Two anatomical variants are found: paraperitoneal and extraperitoneal. Paraperitoneal type occurs more commonly (80%), where its peritoneal indirect sac pulls the ureter and forms part of the hernia. Less commonly the extraperitoneal type occurs without a peritoneal sac, where there is large amount of peritoneal fat, which slides down and contains the ureter [4]. The retroperitoneal structures prolapse downwards to form a sliding hernia.

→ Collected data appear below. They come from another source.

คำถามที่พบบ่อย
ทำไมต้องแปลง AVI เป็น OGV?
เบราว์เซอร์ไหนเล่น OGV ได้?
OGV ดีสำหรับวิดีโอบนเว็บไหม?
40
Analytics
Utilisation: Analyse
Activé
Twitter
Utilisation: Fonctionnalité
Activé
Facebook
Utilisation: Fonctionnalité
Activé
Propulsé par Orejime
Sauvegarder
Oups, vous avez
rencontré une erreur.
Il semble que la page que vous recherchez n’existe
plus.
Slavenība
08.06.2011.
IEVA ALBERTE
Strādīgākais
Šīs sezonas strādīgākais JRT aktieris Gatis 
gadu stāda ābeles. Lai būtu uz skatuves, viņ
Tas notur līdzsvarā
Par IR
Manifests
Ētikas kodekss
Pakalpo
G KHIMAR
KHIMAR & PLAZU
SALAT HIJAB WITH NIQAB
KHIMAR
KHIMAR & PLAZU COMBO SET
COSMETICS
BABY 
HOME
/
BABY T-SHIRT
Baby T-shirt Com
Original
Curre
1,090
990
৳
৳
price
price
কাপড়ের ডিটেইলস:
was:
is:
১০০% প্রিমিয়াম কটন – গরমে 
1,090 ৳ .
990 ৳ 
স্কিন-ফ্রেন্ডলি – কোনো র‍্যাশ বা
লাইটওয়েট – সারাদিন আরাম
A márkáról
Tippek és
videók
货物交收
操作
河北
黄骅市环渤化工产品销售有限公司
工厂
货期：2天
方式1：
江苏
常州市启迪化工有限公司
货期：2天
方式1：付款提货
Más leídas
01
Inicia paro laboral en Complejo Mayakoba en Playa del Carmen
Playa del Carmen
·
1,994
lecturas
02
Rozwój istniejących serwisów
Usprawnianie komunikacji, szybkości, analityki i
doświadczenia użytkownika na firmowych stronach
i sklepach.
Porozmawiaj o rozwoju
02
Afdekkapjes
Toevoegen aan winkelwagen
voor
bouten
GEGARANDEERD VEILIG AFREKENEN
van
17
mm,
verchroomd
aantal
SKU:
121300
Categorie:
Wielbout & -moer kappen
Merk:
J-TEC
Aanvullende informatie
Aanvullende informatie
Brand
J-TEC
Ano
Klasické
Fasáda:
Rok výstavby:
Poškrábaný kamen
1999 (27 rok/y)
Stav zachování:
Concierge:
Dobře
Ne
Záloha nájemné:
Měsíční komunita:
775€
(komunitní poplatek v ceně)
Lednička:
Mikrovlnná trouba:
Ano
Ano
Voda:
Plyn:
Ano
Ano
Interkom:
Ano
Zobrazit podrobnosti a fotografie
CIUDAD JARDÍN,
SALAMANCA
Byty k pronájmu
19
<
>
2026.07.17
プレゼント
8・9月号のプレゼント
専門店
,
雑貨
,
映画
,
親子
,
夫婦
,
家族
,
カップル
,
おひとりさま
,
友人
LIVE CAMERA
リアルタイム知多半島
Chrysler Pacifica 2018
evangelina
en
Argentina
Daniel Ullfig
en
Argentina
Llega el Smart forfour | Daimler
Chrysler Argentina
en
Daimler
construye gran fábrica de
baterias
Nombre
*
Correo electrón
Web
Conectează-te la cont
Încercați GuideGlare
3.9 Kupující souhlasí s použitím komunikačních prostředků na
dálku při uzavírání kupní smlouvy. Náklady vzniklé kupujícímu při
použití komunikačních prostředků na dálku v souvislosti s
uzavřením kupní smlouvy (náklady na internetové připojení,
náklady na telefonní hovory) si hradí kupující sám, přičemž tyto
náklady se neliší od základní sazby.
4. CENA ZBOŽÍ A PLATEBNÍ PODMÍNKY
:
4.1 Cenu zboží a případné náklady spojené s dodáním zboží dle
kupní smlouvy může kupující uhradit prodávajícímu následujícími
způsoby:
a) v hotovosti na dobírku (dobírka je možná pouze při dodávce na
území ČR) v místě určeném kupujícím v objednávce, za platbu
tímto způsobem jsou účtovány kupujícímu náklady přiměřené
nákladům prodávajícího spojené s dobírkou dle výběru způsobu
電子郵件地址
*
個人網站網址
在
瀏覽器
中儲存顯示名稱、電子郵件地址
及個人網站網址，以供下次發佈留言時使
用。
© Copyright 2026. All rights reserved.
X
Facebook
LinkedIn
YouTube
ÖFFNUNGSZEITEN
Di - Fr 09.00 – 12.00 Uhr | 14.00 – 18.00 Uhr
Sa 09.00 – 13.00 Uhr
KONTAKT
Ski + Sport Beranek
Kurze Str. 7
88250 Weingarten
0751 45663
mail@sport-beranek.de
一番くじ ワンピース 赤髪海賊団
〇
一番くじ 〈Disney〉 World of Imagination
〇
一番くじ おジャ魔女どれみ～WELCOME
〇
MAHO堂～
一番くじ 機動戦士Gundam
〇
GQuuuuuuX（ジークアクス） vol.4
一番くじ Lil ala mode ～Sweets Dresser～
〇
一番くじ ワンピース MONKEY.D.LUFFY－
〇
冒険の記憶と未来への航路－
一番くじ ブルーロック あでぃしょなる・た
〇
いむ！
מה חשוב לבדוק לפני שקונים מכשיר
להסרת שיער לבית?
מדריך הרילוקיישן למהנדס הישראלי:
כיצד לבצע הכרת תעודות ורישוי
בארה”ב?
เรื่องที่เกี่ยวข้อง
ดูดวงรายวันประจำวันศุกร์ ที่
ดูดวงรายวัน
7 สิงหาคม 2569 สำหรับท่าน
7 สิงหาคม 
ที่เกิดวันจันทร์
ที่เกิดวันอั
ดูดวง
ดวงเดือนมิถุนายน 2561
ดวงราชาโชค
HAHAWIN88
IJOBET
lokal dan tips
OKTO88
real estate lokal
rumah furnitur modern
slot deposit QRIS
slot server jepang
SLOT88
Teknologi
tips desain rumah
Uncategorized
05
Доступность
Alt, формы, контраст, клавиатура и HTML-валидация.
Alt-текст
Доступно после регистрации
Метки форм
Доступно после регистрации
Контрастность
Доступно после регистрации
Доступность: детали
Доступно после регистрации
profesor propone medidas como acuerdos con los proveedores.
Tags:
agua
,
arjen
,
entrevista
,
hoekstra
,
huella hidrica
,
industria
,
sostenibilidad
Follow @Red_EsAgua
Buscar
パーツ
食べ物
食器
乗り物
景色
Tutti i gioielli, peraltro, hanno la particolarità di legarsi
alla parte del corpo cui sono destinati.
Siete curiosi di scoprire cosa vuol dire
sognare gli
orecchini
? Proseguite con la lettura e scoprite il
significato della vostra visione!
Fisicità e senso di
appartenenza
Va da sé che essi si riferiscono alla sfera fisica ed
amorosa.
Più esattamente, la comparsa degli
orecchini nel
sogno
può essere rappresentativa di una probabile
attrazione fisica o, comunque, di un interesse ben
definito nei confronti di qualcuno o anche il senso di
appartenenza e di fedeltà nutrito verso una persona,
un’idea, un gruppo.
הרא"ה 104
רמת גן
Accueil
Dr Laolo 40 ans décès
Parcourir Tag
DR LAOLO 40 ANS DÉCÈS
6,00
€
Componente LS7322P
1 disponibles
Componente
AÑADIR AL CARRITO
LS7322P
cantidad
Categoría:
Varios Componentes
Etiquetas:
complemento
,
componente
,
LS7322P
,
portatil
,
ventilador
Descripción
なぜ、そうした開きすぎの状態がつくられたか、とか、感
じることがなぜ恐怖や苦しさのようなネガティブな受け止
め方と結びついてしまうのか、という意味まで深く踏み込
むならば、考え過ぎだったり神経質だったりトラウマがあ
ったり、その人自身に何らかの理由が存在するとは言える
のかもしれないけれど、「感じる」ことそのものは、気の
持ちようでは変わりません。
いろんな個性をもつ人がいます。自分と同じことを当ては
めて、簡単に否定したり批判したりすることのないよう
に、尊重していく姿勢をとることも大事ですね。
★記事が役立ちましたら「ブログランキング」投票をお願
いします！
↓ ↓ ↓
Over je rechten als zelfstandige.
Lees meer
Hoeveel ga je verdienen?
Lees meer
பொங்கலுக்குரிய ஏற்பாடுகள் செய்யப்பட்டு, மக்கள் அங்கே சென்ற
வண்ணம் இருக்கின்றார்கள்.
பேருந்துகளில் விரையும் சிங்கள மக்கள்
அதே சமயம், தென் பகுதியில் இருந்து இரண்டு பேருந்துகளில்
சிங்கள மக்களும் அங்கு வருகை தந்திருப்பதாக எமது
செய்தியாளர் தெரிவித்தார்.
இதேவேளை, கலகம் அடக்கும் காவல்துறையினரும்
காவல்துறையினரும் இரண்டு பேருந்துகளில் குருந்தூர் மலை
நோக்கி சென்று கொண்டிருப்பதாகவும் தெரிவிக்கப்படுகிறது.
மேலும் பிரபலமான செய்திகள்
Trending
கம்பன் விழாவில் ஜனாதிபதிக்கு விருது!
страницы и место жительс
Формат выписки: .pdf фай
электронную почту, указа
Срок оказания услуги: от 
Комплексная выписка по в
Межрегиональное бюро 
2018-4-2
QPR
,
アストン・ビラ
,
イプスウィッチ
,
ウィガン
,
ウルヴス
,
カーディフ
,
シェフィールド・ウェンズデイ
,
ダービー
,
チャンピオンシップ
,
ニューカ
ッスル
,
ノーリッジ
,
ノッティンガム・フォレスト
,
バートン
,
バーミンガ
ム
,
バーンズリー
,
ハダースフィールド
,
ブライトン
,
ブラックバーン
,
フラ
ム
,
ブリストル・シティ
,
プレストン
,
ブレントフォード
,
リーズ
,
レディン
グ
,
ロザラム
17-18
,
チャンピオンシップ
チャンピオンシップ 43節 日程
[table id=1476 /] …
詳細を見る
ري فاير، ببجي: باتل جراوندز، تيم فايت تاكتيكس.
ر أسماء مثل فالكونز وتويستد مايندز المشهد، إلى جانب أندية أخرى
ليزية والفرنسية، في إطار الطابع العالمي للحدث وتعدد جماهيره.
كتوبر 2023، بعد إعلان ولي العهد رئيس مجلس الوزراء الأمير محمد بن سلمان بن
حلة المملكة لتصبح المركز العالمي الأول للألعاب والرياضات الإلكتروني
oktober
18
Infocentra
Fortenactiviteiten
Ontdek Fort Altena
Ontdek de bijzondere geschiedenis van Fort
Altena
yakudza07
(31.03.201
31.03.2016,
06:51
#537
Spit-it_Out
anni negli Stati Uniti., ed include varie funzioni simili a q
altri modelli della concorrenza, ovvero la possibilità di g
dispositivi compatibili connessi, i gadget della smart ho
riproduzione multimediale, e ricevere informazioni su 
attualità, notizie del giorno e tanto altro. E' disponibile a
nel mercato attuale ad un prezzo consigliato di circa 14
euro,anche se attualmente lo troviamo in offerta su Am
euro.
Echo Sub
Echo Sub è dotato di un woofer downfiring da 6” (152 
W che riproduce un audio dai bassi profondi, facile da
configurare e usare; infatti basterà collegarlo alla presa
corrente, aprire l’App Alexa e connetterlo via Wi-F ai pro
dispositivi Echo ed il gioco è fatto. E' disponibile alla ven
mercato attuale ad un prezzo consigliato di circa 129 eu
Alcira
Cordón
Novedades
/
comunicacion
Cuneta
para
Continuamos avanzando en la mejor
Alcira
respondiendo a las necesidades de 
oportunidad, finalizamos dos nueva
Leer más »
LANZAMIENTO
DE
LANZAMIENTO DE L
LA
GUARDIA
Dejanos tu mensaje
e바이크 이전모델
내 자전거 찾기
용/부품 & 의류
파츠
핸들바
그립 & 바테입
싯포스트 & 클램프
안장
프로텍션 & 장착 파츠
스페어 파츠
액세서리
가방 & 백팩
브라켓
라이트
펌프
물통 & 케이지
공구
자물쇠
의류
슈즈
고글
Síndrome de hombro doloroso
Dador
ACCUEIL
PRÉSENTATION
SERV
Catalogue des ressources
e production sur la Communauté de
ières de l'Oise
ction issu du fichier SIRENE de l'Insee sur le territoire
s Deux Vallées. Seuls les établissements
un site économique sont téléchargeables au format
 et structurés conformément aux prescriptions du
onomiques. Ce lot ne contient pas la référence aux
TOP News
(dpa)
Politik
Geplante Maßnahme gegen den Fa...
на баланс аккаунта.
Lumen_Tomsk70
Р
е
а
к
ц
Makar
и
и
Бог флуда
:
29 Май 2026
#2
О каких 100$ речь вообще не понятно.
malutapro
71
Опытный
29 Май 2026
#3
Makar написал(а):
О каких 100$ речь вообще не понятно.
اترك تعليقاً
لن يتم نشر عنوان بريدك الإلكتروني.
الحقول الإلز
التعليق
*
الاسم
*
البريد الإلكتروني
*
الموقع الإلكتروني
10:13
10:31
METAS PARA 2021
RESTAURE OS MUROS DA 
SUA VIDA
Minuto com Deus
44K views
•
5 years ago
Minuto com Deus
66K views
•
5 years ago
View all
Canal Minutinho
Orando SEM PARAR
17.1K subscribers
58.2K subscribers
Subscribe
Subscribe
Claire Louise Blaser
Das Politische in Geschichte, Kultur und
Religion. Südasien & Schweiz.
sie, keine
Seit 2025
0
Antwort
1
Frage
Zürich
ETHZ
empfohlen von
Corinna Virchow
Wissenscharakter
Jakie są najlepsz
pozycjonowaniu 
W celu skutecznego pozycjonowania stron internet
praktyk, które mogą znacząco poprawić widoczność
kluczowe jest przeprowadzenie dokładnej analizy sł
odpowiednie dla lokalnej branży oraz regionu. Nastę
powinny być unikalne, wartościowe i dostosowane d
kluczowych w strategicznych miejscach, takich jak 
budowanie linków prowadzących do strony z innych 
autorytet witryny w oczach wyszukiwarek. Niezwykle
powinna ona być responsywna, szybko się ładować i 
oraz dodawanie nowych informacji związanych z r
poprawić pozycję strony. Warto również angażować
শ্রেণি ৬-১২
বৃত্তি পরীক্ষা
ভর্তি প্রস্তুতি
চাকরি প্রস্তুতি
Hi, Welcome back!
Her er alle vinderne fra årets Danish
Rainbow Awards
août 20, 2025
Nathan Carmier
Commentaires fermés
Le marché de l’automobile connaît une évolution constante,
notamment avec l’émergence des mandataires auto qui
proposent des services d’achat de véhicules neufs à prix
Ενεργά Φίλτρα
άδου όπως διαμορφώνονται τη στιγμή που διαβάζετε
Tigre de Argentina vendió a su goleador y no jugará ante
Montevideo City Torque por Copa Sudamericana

Routinely patients do not warrant any imaging for large inguinal hernia. In the setting of large inguinoscrotal hernia where a variety of organs can herniate through, it is crucial to have adequate preoperative assessment with radiological guidance. Any suspicion of urological organ involvement warrants CT urogram for preoperative planning [5]. This serves as a reminder to the surgeon to be mindful of structures during the dissection. In this case, the ureter was clearly identified and reduced. Anatomy can be confusing during a large inguinoscrotal hernia repair where it might contain omentum, small bowel, large bowel, bladder and retroperitoneal structures. The surgeon will need to proceed with caution during dissection and avoid ligation/injury to the herniated organs. This case report will raise awareness that a simple inguinoscrotal hernia repair can be complicated with ureteric injury if inadequate preoperative assessment was performed and the surgeon not aware of ureteric involvement.